# Exercise aim:
Where the listing shows an image, skip it and output all other material unchanged.

# Collected material:
□ □ □
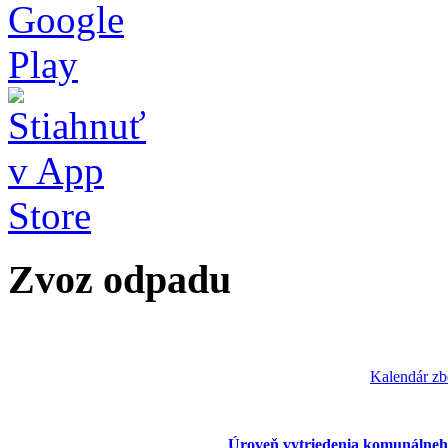
Zvoz odpadu
Kalendár zb
Úroveň vytriedenia komunálneh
□ □ □
# The completed task:
Zvoz odpadu
Kalendár zb
Úroveň vytriedenia komunálneh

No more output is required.